» Aim of the exercise
Copy out all the entries word for word.

[Document layout detection data]

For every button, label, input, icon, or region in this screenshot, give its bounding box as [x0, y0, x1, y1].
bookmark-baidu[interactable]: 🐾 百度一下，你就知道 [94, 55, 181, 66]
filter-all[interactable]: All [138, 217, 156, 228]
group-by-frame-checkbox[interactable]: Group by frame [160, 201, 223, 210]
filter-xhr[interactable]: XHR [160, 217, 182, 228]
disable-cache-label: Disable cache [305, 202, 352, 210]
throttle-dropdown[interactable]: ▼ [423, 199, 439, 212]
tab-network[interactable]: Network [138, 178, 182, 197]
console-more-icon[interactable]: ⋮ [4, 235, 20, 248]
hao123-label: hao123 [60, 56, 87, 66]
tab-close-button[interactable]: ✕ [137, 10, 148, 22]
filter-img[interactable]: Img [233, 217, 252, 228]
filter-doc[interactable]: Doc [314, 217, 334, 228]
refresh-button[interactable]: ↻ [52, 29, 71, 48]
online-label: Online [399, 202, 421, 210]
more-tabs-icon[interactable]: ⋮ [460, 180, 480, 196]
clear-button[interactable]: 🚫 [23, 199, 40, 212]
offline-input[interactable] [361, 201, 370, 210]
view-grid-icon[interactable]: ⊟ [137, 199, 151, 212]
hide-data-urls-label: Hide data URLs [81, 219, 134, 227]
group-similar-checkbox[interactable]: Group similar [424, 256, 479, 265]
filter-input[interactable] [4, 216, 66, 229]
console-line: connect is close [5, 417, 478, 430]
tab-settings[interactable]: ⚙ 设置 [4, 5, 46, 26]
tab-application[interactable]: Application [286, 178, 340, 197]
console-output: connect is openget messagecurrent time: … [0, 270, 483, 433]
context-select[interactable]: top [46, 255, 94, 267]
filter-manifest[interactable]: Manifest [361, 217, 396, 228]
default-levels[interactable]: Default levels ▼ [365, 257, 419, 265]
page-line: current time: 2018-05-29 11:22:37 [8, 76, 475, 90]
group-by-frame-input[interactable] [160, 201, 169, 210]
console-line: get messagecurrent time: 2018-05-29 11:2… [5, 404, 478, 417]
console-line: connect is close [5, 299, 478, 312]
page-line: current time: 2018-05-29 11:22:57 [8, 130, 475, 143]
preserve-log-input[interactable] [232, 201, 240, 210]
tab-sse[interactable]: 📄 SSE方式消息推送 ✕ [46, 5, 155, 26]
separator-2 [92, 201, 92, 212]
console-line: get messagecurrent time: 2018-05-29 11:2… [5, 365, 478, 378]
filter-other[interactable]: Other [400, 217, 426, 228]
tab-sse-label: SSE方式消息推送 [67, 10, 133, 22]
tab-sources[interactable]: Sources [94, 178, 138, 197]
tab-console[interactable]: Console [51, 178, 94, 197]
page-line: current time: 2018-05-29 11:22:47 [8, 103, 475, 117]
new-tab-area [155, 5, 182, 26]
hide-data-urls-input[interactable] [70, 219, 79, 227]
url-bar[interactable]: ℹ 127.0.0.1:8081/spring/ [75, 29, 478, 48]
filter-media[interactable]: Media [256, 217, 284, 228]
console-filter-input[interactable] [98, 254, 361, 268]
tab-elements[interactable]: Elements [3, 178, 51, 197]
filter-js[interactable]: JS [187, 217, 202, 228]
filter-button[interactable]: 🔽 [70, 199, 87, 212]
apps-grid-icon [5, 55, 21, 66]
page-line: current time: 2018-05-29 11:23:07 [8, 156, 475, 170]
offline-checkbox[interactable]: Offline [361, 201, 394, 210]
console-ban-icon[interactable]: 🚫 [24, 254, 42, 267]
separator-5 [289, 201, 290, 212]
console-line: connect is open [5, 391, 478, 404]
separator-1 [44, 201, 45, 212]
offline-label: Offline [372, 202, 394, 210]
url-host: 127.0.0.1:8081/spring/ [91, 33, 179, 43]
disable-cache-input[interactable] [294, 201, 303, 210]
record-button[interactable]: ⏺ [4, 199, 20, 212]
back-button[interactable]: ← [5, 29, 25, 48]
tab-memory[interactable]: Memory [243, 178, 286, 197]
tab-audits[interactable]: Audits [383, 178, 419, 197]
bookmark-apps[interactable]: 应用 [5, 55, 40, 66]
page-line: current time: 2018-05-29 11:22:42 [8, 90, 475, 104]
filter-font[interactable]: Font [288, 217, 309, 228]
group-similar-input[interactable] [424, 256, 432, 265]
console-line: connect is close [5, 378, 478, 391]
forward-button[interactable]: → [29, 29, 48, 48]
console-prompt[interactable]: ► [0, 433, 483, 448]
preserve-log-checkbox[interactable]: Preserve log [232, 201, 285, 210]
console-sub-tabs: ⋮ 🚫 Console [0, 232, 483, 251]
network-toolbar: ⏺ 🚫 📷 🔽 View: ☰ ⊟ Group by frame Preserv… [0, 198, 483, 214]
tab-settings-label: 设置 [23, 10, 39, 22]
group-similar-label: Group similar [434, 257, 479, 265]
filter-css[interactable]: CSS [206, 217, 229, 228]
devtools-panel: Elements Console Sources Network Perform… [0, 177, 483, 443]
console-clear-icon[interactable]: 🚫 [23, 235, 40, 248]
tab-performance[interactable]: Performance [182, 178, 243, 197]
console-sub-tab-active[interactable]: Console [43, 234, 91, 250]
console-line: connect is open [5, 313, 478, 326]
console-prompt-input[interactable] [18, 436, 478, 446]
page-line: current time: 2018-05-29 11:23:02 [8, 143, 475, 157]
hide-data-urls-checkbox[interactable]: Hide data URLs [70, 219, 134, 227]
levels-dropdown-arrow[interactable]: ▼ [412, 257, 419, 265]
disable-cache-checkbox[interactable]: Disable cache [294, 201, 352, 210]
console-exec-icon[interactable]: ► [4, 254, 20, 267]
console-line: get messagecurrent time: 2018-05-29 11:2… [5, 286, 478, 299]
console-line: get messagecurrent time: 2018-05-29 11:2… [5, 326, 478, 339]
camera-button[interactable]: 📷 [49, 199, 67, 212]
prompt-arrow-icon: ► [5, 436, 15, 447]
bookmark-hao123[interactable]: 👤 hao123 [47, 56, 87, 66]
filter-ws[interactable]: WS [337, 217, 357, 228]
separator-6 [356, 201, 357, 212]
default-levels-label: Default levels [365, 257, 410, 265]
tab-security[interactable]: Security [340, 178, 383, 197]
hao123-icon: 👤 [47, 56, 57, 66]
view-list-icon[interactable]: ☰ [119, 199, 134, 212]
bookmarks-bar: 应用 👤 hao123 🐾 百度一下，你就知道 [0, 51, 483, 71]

» Your solution
For every button, label, input, icon, or region in this screenshot, give its bounding box as [x0, y0, x1, y1].
bookmark-baidu[interactable]: 🐾 百度一下，你就知道 [94, 55, 181, 66]
filter-all[interactable]: All [138, 217, 156, 228]
group-by-frame-checkbox[interactable]: Group by frame [160, 201, 223, 210]
filter-xhr[interactable]: XHR [160, 217, 182, 228]
disable-cache-label: Disable cache [305, 202, 352, 210]
throttle-dropdown[interactable]: ▼ [423, 199, 439, 212]
tab-network[interactable]: Network [138, 178, 182, 197]
console-more-icon[interactable]: ⋮ [4, 235, 20, 248]
hao123-label: hao123 [60, 56, 87, 66]
tab-close-button[interactable]: ✕ [137, 10, 148, 22]
filter-img[interactable]: Img [233, 217, 252, 228]
filter-doc[interactable]: Doc [314, 217, 334, 228]
refresh-button[interactable]: ↻ [52, 29, 71, 48]
online-label: Online [399, 202, 421, 210]
more-tabs-icon[interactable]: ⋮ [460, 180, 480, 196]
clear-button[interactable]: 🚫 [23, 199, 40, 212]
offline-input[interactable] [361, 201, 370, 210]
view-grid-icon[interactable]: ⊟ [137, 199, 151, 212]
hide-data-urls-label: Hide data URLs [81, 219, 134, 227]
group-similar-checkbox[interactable]: Group similar [424, 256, 479, 265]
filter-input[interactable] [4, 216, 66, 229]
console-line: connect is close [5, 417, 478, 430]
tab-settings[interactable]: ⚙ 设置 [4, 5, 46, 26]
tab-application[interactable]: Application [286, 178, 340, 197]
console-output: connect is openget messagecurrent time: … [0, 270, 483, 433]
context-select[interactable]: top [46, 255, 94, 267]
filter-manifest[interactable]: Manifest [361, 217, 396, 228]
default-levels[interactable]: Default levels ▼ [365, 257, 419, 265]
page-line: current time: 2018-05-29 11:22:37 [8, 76, 475, 90]
group-by-frame-input[interactable] [160, 201, 169, 210]
console-line: get messagecurrent time: 2018-05-29 11:2… [5, 404, 478, 417]
console-line: connect is close [5, 299, 478, 312]
page-line: current time: 2018-05-29 11:22:57 [8, 130, 475, 143]
preserve-log-input[interactable] [232, 201, 240, 210]
tab-sse[interactable]: 📄 SSE方式消息推送 ✕ [46, 5, 155, 26]
separator-2 [92, 201, 92, 212]
console-line: get messagecurrent time: 2018-05-29 11:2… [5, 365, 478, 378]
filter-other[interactable]: Other [400, 217, 426, 228]
tab-sse-label: SSE方式消息推送 [67, 10, 133, 22]
tab-sources[interactable]: Sources [94, 178, 138, 197]
tab-console[interactable]: Console [51, 178, 94, 197]
page-line: current time: 2018-05-29 11:22:47 [8, 103, 475, 117]
new-tab-area [155, 5, 182, 26]
hide-data-urls-input[interactable] [70, 219, 79, 227]
url-bar[interactable]: ℹ 127.0.0.1:8081/spring/ [75, 29, 478, 48]
filter-media[interactable]: Media [256, 217, 284, 228]
console-filter-input[interactable] [98, 254, 361, 268]
tab-elements[interactable]: Elements [3, 178, 51, 197]
filter-js[interactable]: JS [187, 217, 202, 228]
filter-button[interactable]: 🔽 [70, 199, 87, 212]
apps-grid-icon [5, 55, 21, 66]
page-line: current time: 2018-05-29 11:23:07 [8, 156, 475, 170]
offline-checkbox[interactable]: Offline [361, 201, 394, 210]
console-ban-icon[interactable]: 🚫 [24, 254, 42, 267]
separator-5 [289, 201, 290, 212]
console-line: connect is open [5, 391, 478, 404]
separator-1 [44, 201, 45, 212]
offline-label: Offline [372, 202, 394, 210]
url-host: 127.0.0.1:8081/spring/ [91, 33, 179, 43]
disable-cache-input[interactable] [294, 201, 303, 210]
record-button[interactable]: ⏺ [4, 199, 20, 212]
back-button[interactable]: ← [5, 29, 25, 48]
tab-memory[interactable]: Memory [243, 178, 286, 197]
tab-audits[interactable]: Audits [383, 178, 419, 197]
bookmark-apps[interactable]: 应用 [5, 55, 40, 66]
page-line: current time: 2018-05-29 11:22:42 [8, 90, 475, 104]
filter-font[interactable]: Font [288, 217, 309, 228]
group-similar-input[interactable] [424, 256, 432, 265]
console-line: connect is close [5, 378, 478, 391]
forward-button[interactable]: → [29, 29, 48, 48]
console-prompt[interactable]: ► [0, 433, 483, 448]
preserve-log-checkbox[interactable]: Preserve log [232, 201, 285, 210]
console-sub-tabs: ⋮ 🚫 Console [0, 232, 483, 251]
network-toolbar: ⏺ 🚫 📷 🔽 View: ☰ ⊟ Group by frame Preserv… [0, 198, 483, 214]
tab-settings-label: 设置 [23, 10, 39, 22]
group-similar-label: Group similar [434, 257, 479, 265]
filter-css[interactable]: CSS [206, 217, 229, 228]
devtools-panel: Elements Console Sources Network Perform… [0, 177, 483, 443]
console-clear-icon[interactable]: 🚫 [23, 235, 40, 248]
tab-performance[interactable]: Performance [182, 178, 243, 197]
console-sub-tab-active[interactable]: Console [43, 234, 91, 250]
console-line: connect is open [5, 313, 478, 326]
console-prompt-input[interactable] [18, 436, 478, 446]
page-line: current time: 2018-05-29 11:23:02 [8, 143, 475, 157]
hide-data-urls-checkbox[interactable]: Hide data URLs [70, 219, 134, 227]
levels-dropdown-arrow[interactable]: ▼ [412, 257, 419, 265]
disable-cache-checkbox[interactable]: Disable cache [294, 201, 352, 210]
console-exec-icon[interactable]: ► [4, 254, 20, 267]
console-line: get messagecurrent time: 2018-05-29 11:2… [5, 286, 478, 299]
console-line: get messagecurrent time: 2018-05-29 11:2… [5, 326, 478, 339]
camera-button[interactable]: 📷 [49, 199, 67, 212]
prompt-arrow-icon: ► [5, 436, 15, 447]
bookmark-hao123[interactable]: 👤 hao123 [47, 56, 87, 66]
filter-ws[interactable]: WS [337, 217, 357, 228]
separator-6 [356, 201, 357, 212]
default-levels-label: Default levels [365, 257, 410, 265]
tab-security[interactable]: Security [340, 178, 383, 197]
hao123-icon: 👤 [47, 56, 57, 66]
view-list-icon[interactable]: ☰ [119, 199, 134, 212]
bookmarks-bar: 应用 👤 hao123 🐾 百度一下，你就知道 [0, 51, 483, 71]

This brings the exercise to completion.